Ex Squeeze Me

By -

I had an interesting little experience the other day which reminded me of a post I wrote a decade ago.

Here in my beloved home of Palo Alto, we’ve got a shopping center that has been around for decades called Town & Country. I had to run an errand down there, so I had to make a quick decision whether to take the Tesla or just pile all my dogs into my other (not-as-nice) car. The dogs were eager for a drive, so I decided to slum it and take the non-Tesla instead.

I arrived at the shopping center, parked, ran my errand, and got back to my car. I put it in reverse and started backing out.

I happen to have really good peripheral vision, and I noticed a car was starting to back up, heading toward me. I figured they had slightly passed by a spot they wanted to get into and were backing up a few inches, but no, they just kept going, and at a fairly high rate of speed (for a parking lot, at least).

Even though I was sticking about halfway out of my space, and was extremely visible, the vehicle just kept barreling toward me, so I decided to give this numb-skull a serious heads-up by laying on the horn full blast, figuring they would slam on their brakes instantly.

Nope. They just kept heading toward me. (I realize it sounds like this all took place over the course of five minutes, but it was just a few moments; still, there was ample time for this person to react). And, sure enough, BLAMMO, they backed into the back of my car, jolting it hard. Thus brought to a halt by a large, solid object, they finally stopped their vehicle.

What happened next is the crux of the story: I pulled back into my parking space, got out of my car, and calmly walked over to talk to the woman who had just plowed, backwards, into my vehicle.

Tim: “You shouldn’t be driving backwards through a parking lot.”

Lady: “I’m so sorry! I’ve never hit anyone in my life! I’m a good driver!”

Tim: “Didn’t you see me? Didn’t you hear me honking?”

Lady: “I was looking this way.” {she gestures forward}

Tim: “When driving backwards, it’s normally best to look behind you.”

Yes, I actually said that. Just the sort of droll remark you’d expect of me. I’m so proud!

Anyway, I examined my bumper, and although it was kind of scratched up, there wasn’t any serious damage.

Tim: “Look, it isn’t a huge deal. Give me forty bucks for a car wash, and we can forget the whole thing.”

Lady: “Oh, thank you! I’m so sorry.”

Tim: “You’re lucky I’m in a car I don’t care so much about. I almost drove my Tesla instead.”

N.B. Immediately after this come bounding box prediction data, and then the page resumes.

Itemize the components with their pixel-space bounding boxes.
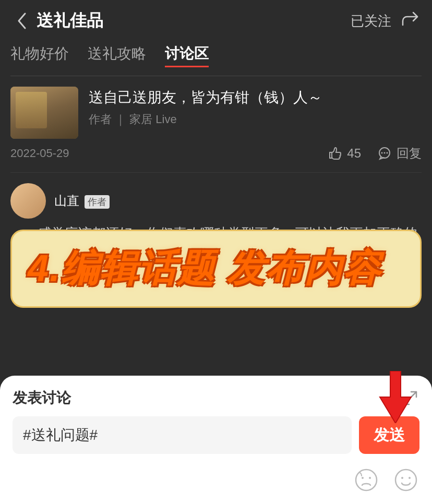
top-nav: 送礼佳品 已关注 bbox=[0, 0, 432, 39]
post-channel: 家居 Live bbox=[129, 113, 176, 126]
discussion-input[interactable] bbox=[13, 416, 352, 454]
comment2-badge: 作者 bbox=[85, 195, 110, 209]
like-button[interactable]: 45 bbox=[327, 146, 361, 161]
svg-point-5 bbox=[356, 470, 377, 490]
sheet-title: 发表讨论 bbox=[13, 388, 71, 408]
sheet-header: 发表讨论 bbox=[13, 388, 419, 408]
overlay-banner: 4.编辑话题 发布内容 bbox=[10, 230, 422, 308]
share-button[interactable] bbox=[401, 10, 419, 31]
reply-label: 回复 bbox=[397, 145, 422, 162]
svg-point-9 bbox=[401, 477, 403, 479]
svg-point-6 bbox=[362, 477, 364, 479]
bottom-sheet: 发表讨论 发送 bbox=[0, 376, 432, 504]
svg-point-8 bbox=[395, 470, 416, 490]
page-title: 送礼佳品 bbox=[37, 9, 103, 32]
post-divider: ｜ bbox=[115, 113, 129, 126]
avatar-2 bbox=[10, 183, 46, 219]
svg-point-10 bbox=[409, 477, 411, 479]
tabs-bar: 礼物好价 送礼攻略 讨论区 bbox=[10, 39, 422, 76]
post-footer: 2022-05-29 45 bbox=[10, 145, 422, 162]
nav-right: 已关注 bbox=[351, 10, 419, 31]
back-button[interactable] bbox=[13, 11, 31, 30]
red-arrow-indicator bbox=[375, 371, 416, 423]
post-text-block: 送自己送朋友，皆为有钳（钱）人～ 作者 ｜ 家居 Live bbox=[89, 87, 422, 139]
post-date: 2022-05-29 bbox=[10, 147, 69, 160]
like-count: 45 bbox=[347, 146, 361, 161]
tab-gifts[interactable]: 礼物好价 bbox=[10, 44, 69, 67]
comment2-meta: 山直 作者 bbox=[54, 193, 110, 209]
happy-emoji-button[interactable] bbox=[392, 466, 419, 494]
input-row: 发送 bbox=[13, 416, 419, 454]
post-card: 送自己送朋友，皆为有钳（钱）人～ 作者 ｜ 家居 Live 2022-05-29… bbox=[10, 76, 422, 173]
svg-point-2 bbox=[384, 152, 386, 154]
tab-discussion[interactable]: 讨论区 bbox=[165, 44, 209, 67]
post-row: 送自己送朋友，皆为有钳（钱）人～ 作者 ｜ 家居 Live bbox=[10, 87, 422, 139]
post-actions: 45 回复 bbox=[327, 145, 422, 162]
banner-text: 4.编辑话题 发布内容 bbox=[28, 244, 381, 294]
post-thumbnail bbox=[10, 87, 78, 139]
sad-emoji-button[interactable] bbox=[353, 466, 380, 494]
reply-button[interactable]: 回复 bbox=[377, 145, 422, 162]
post-sub: 作者 ｜ 家居 Live bbox=[89, 112, 422, 127]
emoji-row bbox=[13, 462, 419, 494]
post-author-prefix: 作者 bbox=[89, 113, 112, 126]
post-title: 送自己送朋友，皆为有钳（钱）人～ bbox=[89, 87, 422, 109]
comment2-author: 山直 bbox=[54, 194, 79, 208]
nav-left: 送礼佳品 bbox=[13, 9, 103, 32]
svg-point-3 bbox=[387, 152, 388, 154]
svg-marker-4 bbox=[380, 371, 411, 423]
svg-point-1 bbox=[381, 152, 383, 154]
tab-guide[interactable]: 送礼攻略 bbox=[88, 44, 146, 67]
svg-point-7 bbox=[369, 477, 371, 479]
follow-button[interactable]: 已关注 bbox=[351, 12, 391, 30]
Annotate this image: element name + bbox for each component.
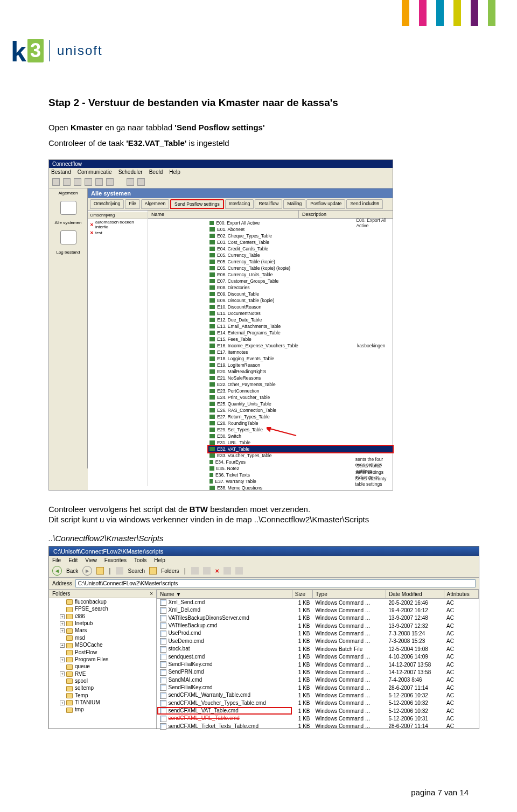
tab-send-posflow-settings[interactable]: Send Posflow settings [170, 199, 224, 209]
task-row[interactable]: E02. Cheque_Types_Table [208, 233, 393, 239]
col-attributes[interactable]: Attributes [444, 590, 478, 599]
task-row[interactable]: E25. Quantity_Units_Table [208, 401, 393, 407]
menu-communicatie[interactable]: Communicatie [78, 169, 112, 175]
side-algemeen[interactable]: Algemeen [58, 191, 78, 195]
menu-scheduler[interactable]: Scheduler [118, 169, 143, 175]
file-row[interactable]: VATfilesBackupDixonsServer.cmd1 KBWindow… [157, 614, 479, 622]
back-button[interactable]: ◄ [52, 566, 62, 576]
task-row[interactable]: E21. NoSaleReasons [208, 375, 393, 381]
menu-bestand[interactable]: Bestand [51, 169, 71, 175]
tb-new-icon[interactable] [52, 178, 60, 186]
menu-edit[interactable]: Edit [68, 557, 78, 563]
task-row[interactable]: E12. Due_Date_Table [208, 317, 393, 323]
tab-posflow-update[interactable]: Posflow update [306, 199, 345, 209]
folder-tree-item[interactable]: sqltemp [49, 684, 156, 691]
tb-list-icon[interactable] [95, 178, 103, 186]
side-algemeen-icon[interactable] [60, 201, 76, 215]
tab-interfacing[interactable]: Interfacing [225, 199, 254, 209]
side-log-icon[interactable] [60, 230, 76, 244]
task-row[interactable]: E08. Directories [208, 284, 393, 291]
menu-help[interactable]: Help [154, 557, 165, 563]
side-alle[interactable]: Alle systemen [55, 220, 82, 225]
props-icon[interactable] [223, 567, 231, 575]
folder-tree-item[interactable]: +MSOCache [49, 641, 156, 648]
task-row[interactable]: E09. Discount_Table [208, 291, 393, 297]
file-row[interactable]: stock.bat1 KBWindows Batch File12-5-2004… [157, 645, 479, 653]
menu-view[interactable]: View [85, 557, 97, 563]
back-label[interactable]: Back [66, 568, 78, 574]
col-type[interactable]: Type [313, 590, 386, 599]
menu-tools[interactable]: Tools [134, 557, 146, 563]
folder-tree-item[interactable]: +Mars [49, 627, 156, 634]
col-name-[interactable]: Name ▼ [157, 590, 292, 599]
task-row[interactable]: E16. Income_Expense_Vouchers_Tablekasboe… [208, 342, 393, 349]
folder-tree-item[interactable]: FPSE_search [49, 605, 156, 612]
task-row[interactable]: E24. Print_Voucher_Table [208, 394, 393, 401]
task-row[interactable]: E22. Other_Payments_Table [208, 381, 393, 388]
views-icon[interactable] [235, 567, 243, 575]
menu-help[interactable]: Help [169, 169, 180, 175]
task-row[interactable]: E32. VAT_Table [208, 446, 393, 452]
file-row[interactable]: Xml_Del.cmd1 KBWindows Command …19-4-200… [157, 606, 479, 614]
folder-tree-item[interactable]: Temp [49, 692, 156, 699]
tab-send-includ99[interactable]: Send includ99 [346, 199, 383, 209]
tab-file[interactable]: File [125, 199, 140, 209]
task-row[interactable]: E10. DiscountReason [208, 304, 393, 310]
side-log[interactable]: Log bestand [56, 250, 80, 255]
forward-button[interactable]: ► [82, 566, 92, 576]
task-row[interactable]: E07. Customer_Groups_Table [208, 278, 393, 284]
folder-tree-item[interactable]: queue [49, 663, 156, 670]
address-input[interactable] [75, 579, 476, 587]
folders-icon[interactable] [149, 567, 157, 575]
file-row[interactable]: SandMAI.cmd1 KBWindows Command …7-4-2003… [157, 676, 479, 684]
folder-tree-item[interactable]: spool [49, 677, 156, 684]
task-row[interactable]: E37. Warranty TableSents Warranty table … [208, 478, 393, 485]
file-row[interactable]: SendFilialKey.cmd1 KBWindows Command …28… [157, 684, 479, 691]
file-row[interactable]: sendCFXML_URL_Table.cmd1 KBWindows Comma… [157, 715, 479, 722]
task-row[interactable]: E19. LogItemReason [208, 362, 393, 368]
up-icon[interactable] [96, 567, 104, 575]
folders-label[interactable]: Folders [161, 568, 179, 574]
task-row[interactable]: E04. Credit_Cards_Table [208, 246, 393, 252]
task-row[interactable]: E09. Discount_Table (kopie) [208, 297, 393, 304]
file-row[interactable]: UseDemo.cmd1 KBWindows Command …7-3-2008… [157, 638, 479, 645]
tb-print-icon[interactable] [127, 178, 134, 186]
delete-x-icon[interactable]: ✕ [215, 568, 219, 574]
task-row[interactable]: E29. Set_Types_Table [208, 426, 393, 433]
task-row[interactable]: E30. Switch [208, 433, 393, 439]
col-name[interactable]: Name [148, 211, 299, 218]
task-row[interactable]: E00. Export All ActiveE00. Export All Ac… [208, 220, 393, 226]
tb-preview-icon[interactable] [137, 178, 145, 186]
task-row[interactable]: E27. Return_Types_Table [208, 414, 393, 420]
undo-icon[interactable] [191, 567, 199, 575]
tab-mailing[interactable]: Mailing [283, 199, 305, 209]
file-row[interactable]: SendPRN.cmd1 KBWindows Command …14-12-20… [157, 668, 479, 676]
tb-copy-icon[interactable] [74, 178, 81, 186]
task-row[interactable]: E15. Fees_Table [208, 336, 393, 342]
task-row[interactable]: E18. Logging_Events_Table [208, 355, 393, 362]
task-row[interactable]: E17. Itemnotes [208, 349, 393, 355]
task-row[interactable]: E11. DocumentNotes [208, 310, 393, 317]
folder-tree-item[interactable]: +Program Files [49, 656, 156, 663]
task-row[interactable]: E31. URL_Table [208, 439, 393, 446]
task-row[interactable]: E03. Cost_Centers_Table [208, 239, 393, 246]
file-row[interactable]: SendFilialKey.cmd1 KBWindows Command …14… [157, 661, 479, 668]
task-row[interactable]: E05. Currency_Table [208, 252, 393, 258]
file-row[interactable]: sendquest.cmd1 KBWindows Command …4-10-2… [157, 653, 479, 661]
folder-tree-item[interactable]: msd [49, 634, 156, 641]
task-row[interactable]: E06. Currency_Units_Table [208, 271, 393, 278]
config-item[interactable]: ✕test [88, 230, 148, 236]
search-icon[interactable] [116, 567, 123, 575]
menu-file[interactable]: File [52, 557, 61, 563]
folder-tree-item[interactable]: +RVE [49, 670, 156, 677]
tab-algemeen[interactable]: Algemeen [141, 199, 169, 209]
config-item[interactable]: ✕automatisch boeken interflo [88, 219, 148, 230]
file-row[interactable]: VATfilesBackup.cmd1 KBWindows Command …1… [157, 622, 479, 629]
task-row[interactable]: E14. External_Programs_Table [208, 330, 393, 336]
folder-tree-item[interactable]: +TITANIUM [49, 699, 156, 706]
col-date-modified[interactable]: Date Modified [386, 590, 444, 599]
task-row[interactable]: E13. Email_Attachments_Table [208, 323, 393, 330]
folder-tree-item[interactable]: PostFlow [49, 649, 156, 656]
folders-close-icon[interactable]: × [150, 591, 153, 597]
folder-tree-item[interactable]: fluconbackup [49, 598, 156, 605]
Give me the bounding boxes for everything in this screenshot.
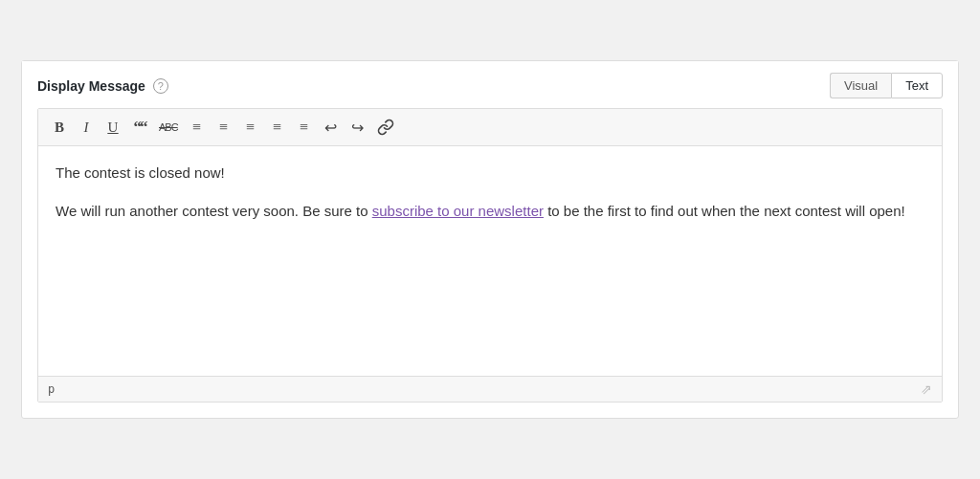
italic-button[interactable]: I (75, 115, 98, 140)
resize-handle[interactable]: ⇗ (921, 381, 932, 397)
tab-text[interactable]: Text (891, 73, 943, 98)
underline-button[interactable]: U (101, 115, 124, 140)
ordered-list-button[interactable]: ≡ (212, 115, 235, 140)
title-group: Display Message ? (37, 78, 168, 94)
tab-group: Visual Text (830, 73, 943, 98)
tag-label: p (48, 382, 55, 396)
editor-wrapper: B I U ““ ABC ≡ ≡ ≡ ≡ ≡ ↩ ↪ The contest i… (37, 108, 943, 403)
editor-footer: p ⇗ (38, 376, 942, 402)
link-button[interactable] (373, 115, 398, 140)
editor-content[interactable]: The contest is closed now! We will run a… (38, 146, 942, 376)
strikethrough-button[interactable]: ABC (155, 115, 182, 140)
content-paragraph2: We will run another contest very soon. B… (56, 200, 924, 223)
undo-button[interactable]: ↩ (320, 115, 343, 140)
paragraph2-prefix: We will run another contest very soon. B… (56, 203, 372, 219)
toolbar: B I U ““ ABC ≡ ≡ ≡ ≡ ≡ ↩ ↪ (38, 109, 942, 146)
bold-button[interactable]: B (48, 115, 71, 140)
unordered-list-button[interactable]: ≡ (186, 115, 209, 140)
redo-button[interactable]: ↪ (346, 115, 369, 140)
newsletter-link[interactable]: subscribe to our newsletter (372, 203, 544, 219)
display-message-panel: Display Message ? Visual Text B I U ““ A… (21, 60, 959, 419)
align-center-button[interactable]: ≡ (266, 115, 289, 140)
content-paragraph1: The contest is closed now! (56, 162, 924, 185)
paragraph2-suffix: to be the first to find out when the nex… (544, 203, 905, 219)
help-icon[interactable]: ? (153, 78, 168, 94)
align-left-button[interactable]: ≡ (239, 115, 262, 140)
tab-visual[interactable]: Visual (830, 73, 891, 98)
panel-title: Display Message (37, 78, 145, 94)
blockquote-button[interactable]: ““ (128, 115, 151, 140)
align-right-button[interactable]: ≡ (293, 115, 316, 140)
panel-header: Display Message ? Visual Text (22, 61, 958, 108)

Lady: (after a brief pause): “Are you………{my son’s name}’s Dad?”

Yep. She actually knew my son, and therefore, me. Obviously we had only met briefly once or twice, since we didn’t recognize each other. But she chatted cheerfully about my boy, and how well he had done in her organization, and how happy he seemed, and so forth. I told her I was giving her a special $40 friendship discount, and we both went on our way.

As I was driving home, I started to wonder other ways that could have gone. What if I had jumped out of my car like a madman, and started screaming, “Hey, you fucking bitch! What the fuck! You trying to kill someone? I’m calling the cops!” We’ll set aside the fact that I would never talk to a stranger like that, but go with me on this.

Obviously, I could have behaved angrily and, later, we’d realize we knew each other, and then……………AWK-WARD!

But it didn’t happen that way. I was calm, sensible, and, considering the circumstances, a real mensch about the whole affair. And a good thing, too. I would have felt like a huge asshole if I had been a jerk and found out she was a (oblique) relation to my family.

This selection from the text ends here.